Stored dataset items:
--

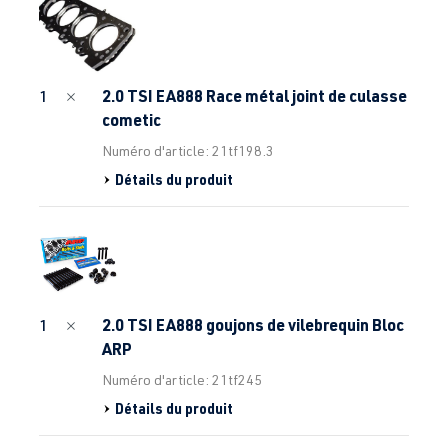
2.0 TSI EA888 Race métal joint de culasse
1
cometic
Numéro d'article: 21tf198.3
Détails du produit
2.0 TSI EA888 goujons de vilebrequin Bloc
1
ARP
Numéro d'article: 21tf245
Détails du produit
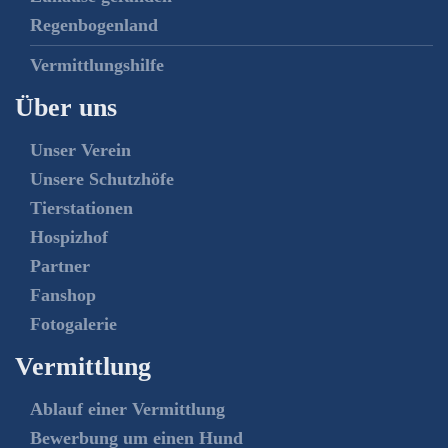
Regenbogenland
Vermittlungshilfe
Über uns
Unser Verein
Unsere Schutzhöfe
Tierstationen
Hospizhof
Partner
Fanshop
Fotogalerie
Vermittlung
Ablauf einer Vermittlung
Bewerbung um einen Hund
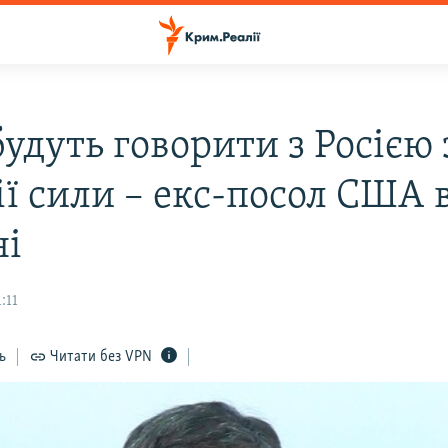
удуть говорити з Росією 
ії сили – екс-посол США 
ні
:11
ь
Читати без VPN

--

Should there be pictures in the data, leave them out and return the rest exactly.

*Completed task*.
2.0 TSI EA888 Race métal joint de culasse
1
cometic
Numéro d'article: 21tf198.3
Détails du produit
2.0 TSI EA888 goujons de vilebrequin Bloc
1
ARP
Numéro d'article: 21tf245
Détails du produit
Regenbogenland
Vermittlungshilfe
Über uns
Unser Verein
Unsere Schutzhöfe
Tierstationen
Hospizhof
Partner
Fanshop
Fotogalerie
Vermittlung
Ablauf einer Vermittlung
Bewerbung um einen Hund
удуть говорити з Росією 
ії сили – екс-посол США 
ні
:11
ь
Читати без VPN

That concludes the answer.